Turbocharger: How to choose a Turbocharger for your Turbo Subaru:
Twin turbos on Subarus are rarely seen. Though there are no official numbers, one would guess that the amount in the United States could be counted on one hand. The reason for the rarity is due to cost, customization, and tuning that is involved with this type of set-up. This is definitely something one would want to leave to a professional. It requires enormous amounts of fabrication, careful planning, and time to execute in a reliable fashion. Aside from the mounting, tuning is also critical, as the turbos tend to fight each other to see which one can push the most air into the engine. This is especially true at higher boost levels and is something that takes a real professional to mechanically isolate and/or electronically tune.
Few Subaru modifications get the heart pumping as much as aftermarket turbos. This article will get down to the brass tacks to allow you to make an educated choice in what turbo specifications are and how to match them to your wishes.
The first step is to learn some terminology as it applies to turbos:
CHRA Center Housing Rotating Assembly. This is the internal part of the turbo from the bearing area between the two halves of the turbo shell to the main shaft and both blades.

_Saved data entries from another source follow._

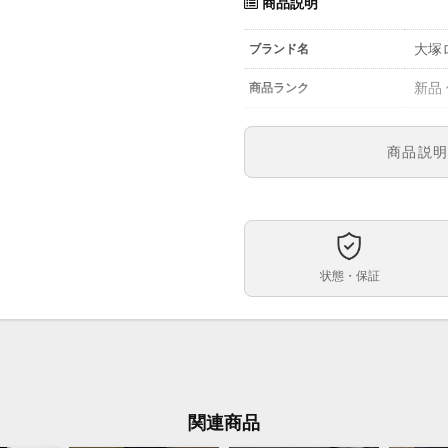
商品説明
大塚ロ
ブランド名
新品
商品ランク
-
参考定価
商品説
6号
型番
メン
メンズ・レディース
レト
文字盤
状態・保証
自動
ムーブメント
42.
ケースサイズ
-
ベルト内周
ステ
ケース素材
関連商品
あり
メーカー保証書の有無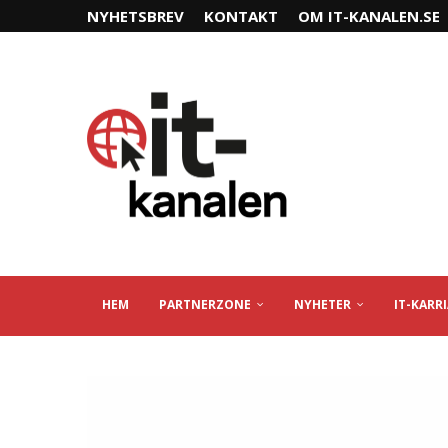
NYHETSBREV
KONTAKT
OM IT-KANALEN.SE
HEM
PARTNERZONE
NYHETER
IT-KARR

Compressor Inducer smaller diameter portion of the compressor blade.
Compressor Exducer larger diameter portion of the compressor blade.
Turbine Inducer larger diameter portion of the exhaust blade.
Turbine Exducer smaller diameter portion of the exhaust blade.
Turbine is the complete wheel inside the turbine housing. Its purpose is to spin via exhaust gas, which in turn spins the compressor wheel.
Compressor complete wheel inside the compressor housing. Its purpose is to compress the intake charge on its way to the intercooler.
Compressor map X/Y plot of the compressor’s efficiency range. After mathematical calculations based on your vehicle and desires, you end up with a plot that is used to determine turbo suitability.
Trim relationship of the inducer and exducer of a given wheel. Compressor trim = (inducer²/exducer²) ×100. Turbine trim = (exducer²/inducer²) ×100. All measurements are in millimeters. You will end up with a trim of say .64 which will be expressed as a 64 trim wheel. In almost every case, advertised trim ratios reflect those of the compressor wheel vice the turbine wheel. In a perfect world, the higher trim numbers will produce more power and more lag while lower trim numbers will spool faster but produce less power. This is not always the case though as A/R plays a role in the manipulation of the airflow as well.
A/R Area/Radius Ratio. One way to envision the concept of the A/R ratio is to think of the way the turbine housing wraps around the turbo. Imagine it as cornucopia that wraps around the turbine. The A portion is the small end and its shape and size effects the force which exhaust gases hit the blades. The R portion is the distance from the center of the section area in the turbine housing at the 12 o’clock position to the center of the turbine shaft; the size, shape, and distance of travel all affect the ultimate turbine velocity. The A/R is then the ratio between the volume of the compressor where it discharges to the turbine to the distance to between the turbine shaft to the center of the 12 o’clock position. This is a summary of the definition as provided by Corky Bell.
Interestingly enough, the definition from Garrett is slightly different. The A portion is exactly the same as the below documented MHI THA. The R portion is the distance from the center of the section area in the turbine housing at the 12 o’clock position to the center of the A portion.
As to which definition is most correct, that’s anyone’s guess, but the definition is not so important as the concept of the ratios. The A/R can be applied to both the compressor and turbine housings. In most cases though, the compressor A/R has little effect on turbo performance, so it is not given. As to turbine A/R, the smaller number A/R will generate quicker spool, but less top end power and the higher A/R number will generate more power at the cost of slower spool. This holds true when comparing different A/R figures of the same sized turbine housing.
MHI Turbine Housing Area (THA) is the newly created term for the “A/R” of MHI turbos. While their measurement area differs slightly from the traditional A/R, the end result is similar whereas the smaller numbers spool faster with less top end and the larger numbers spool slower with more top end. This measurement is technically the area of the housing at the 12 o’clock position.